▸ **What you should do**:
Bring together every line in the data that includes "punaises".

Collected data:
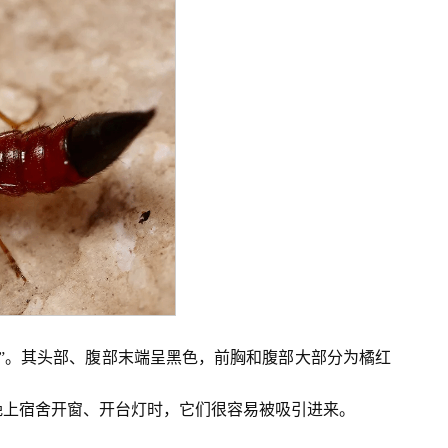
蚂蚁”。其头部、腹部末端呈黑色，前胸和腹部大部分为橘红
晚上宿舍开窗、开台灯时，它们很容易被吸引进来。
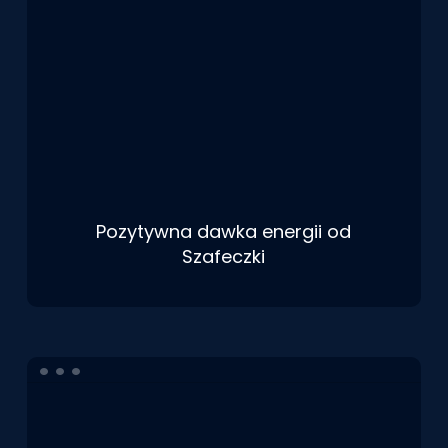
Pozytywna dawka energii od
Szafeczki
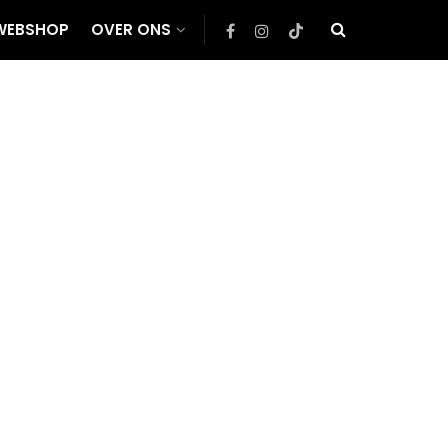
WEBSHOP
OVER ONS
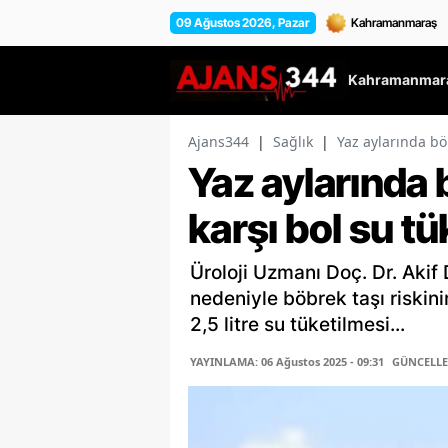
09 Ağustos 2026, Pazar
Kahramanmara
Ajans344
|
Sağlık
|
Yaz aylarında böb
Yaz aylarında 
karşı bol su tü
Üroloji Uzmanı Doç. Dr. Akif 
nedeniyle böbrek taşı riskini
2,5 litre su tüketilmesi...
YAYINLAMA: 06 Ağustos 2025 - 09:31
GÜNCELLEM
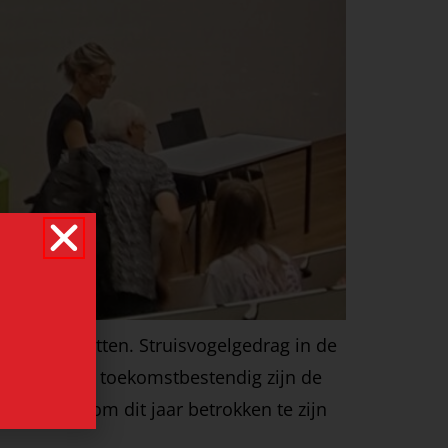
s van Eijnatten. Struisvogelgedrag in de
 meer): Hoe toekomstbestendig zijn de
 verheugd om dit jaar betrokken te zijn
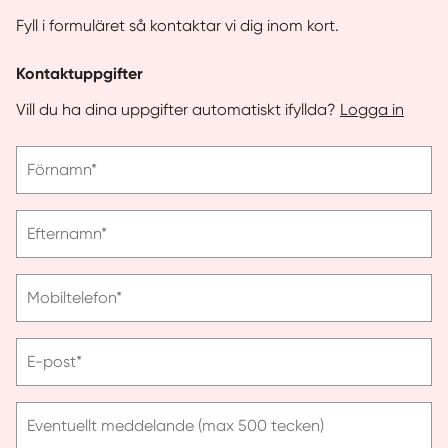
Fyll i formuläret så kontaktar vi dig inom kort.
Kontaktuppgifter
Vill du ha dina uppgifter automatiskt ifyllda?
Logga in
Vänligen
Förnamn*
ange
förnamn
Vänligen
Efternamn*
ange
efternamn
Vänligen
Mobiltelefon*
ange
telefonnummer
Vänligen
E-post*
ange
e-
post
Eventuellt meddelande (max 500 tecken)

--

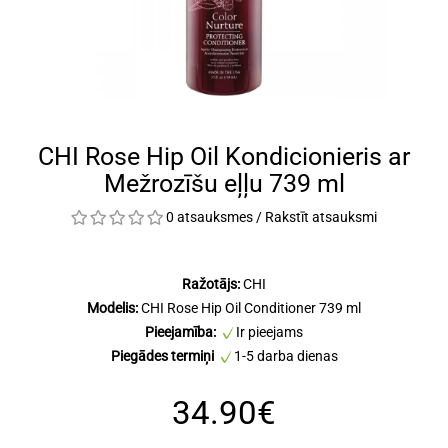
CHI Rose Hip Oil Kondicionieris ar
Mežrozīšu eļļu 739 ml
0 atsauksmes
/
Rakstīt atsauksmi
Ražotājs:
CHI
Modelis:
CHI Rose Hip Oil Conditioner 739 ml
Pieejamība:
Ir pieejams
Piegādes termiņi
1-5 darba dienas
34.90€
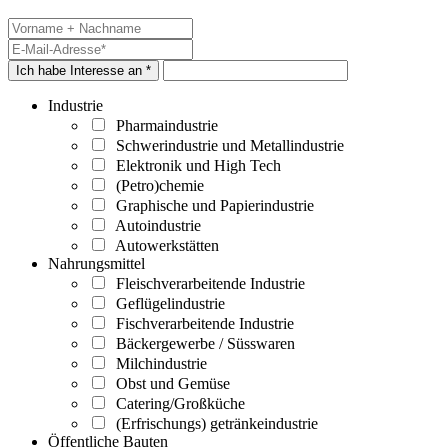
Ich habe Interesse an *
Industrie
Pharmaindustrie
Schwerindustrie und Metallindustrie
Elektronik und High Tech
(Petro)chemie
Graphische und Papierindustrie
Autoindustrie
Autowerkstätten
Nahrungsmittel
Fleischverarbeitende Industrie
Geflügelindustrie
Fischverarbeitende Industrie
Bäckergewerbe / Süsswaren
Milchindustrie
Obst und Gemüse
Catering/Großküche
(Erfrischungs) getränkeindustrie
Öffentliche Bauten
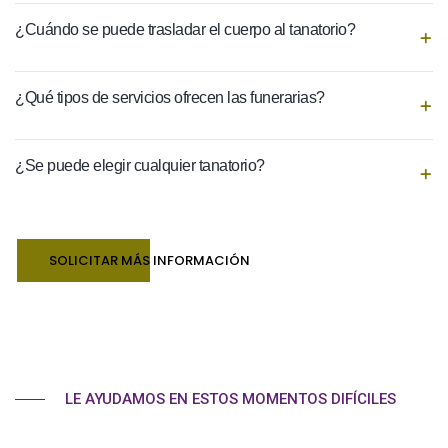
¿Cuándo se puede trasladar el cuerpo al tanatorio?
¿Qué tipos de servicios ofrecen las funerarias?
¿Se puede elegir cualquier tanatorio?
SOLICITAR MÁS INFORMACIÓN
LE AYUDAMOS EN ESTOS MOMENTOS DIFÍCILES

* * *

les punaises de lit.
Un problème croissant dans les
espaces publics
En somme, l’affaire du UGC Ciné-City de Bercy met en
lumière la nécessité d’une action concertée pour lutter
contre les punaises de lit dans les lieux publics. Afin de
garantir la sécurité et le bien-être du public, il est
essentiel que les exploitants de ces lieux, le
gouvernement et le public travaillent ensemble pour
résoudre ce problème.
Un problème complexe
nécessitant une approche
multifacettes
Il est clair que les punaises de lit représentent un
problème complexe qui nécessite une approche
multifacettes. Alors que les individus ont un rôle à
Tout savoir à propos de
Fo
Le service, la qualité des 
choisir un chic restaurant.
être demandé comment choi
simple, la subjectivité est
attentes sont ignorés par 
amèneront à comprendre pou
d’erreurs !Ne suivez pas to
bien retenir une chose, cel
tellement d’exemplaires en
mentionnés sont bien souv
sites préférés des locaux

▸ **Result**:
les punaises de lit.
contre les punaises de lit dans les lieux publics. Afin de
Il est clair que les punaises de lit représentent un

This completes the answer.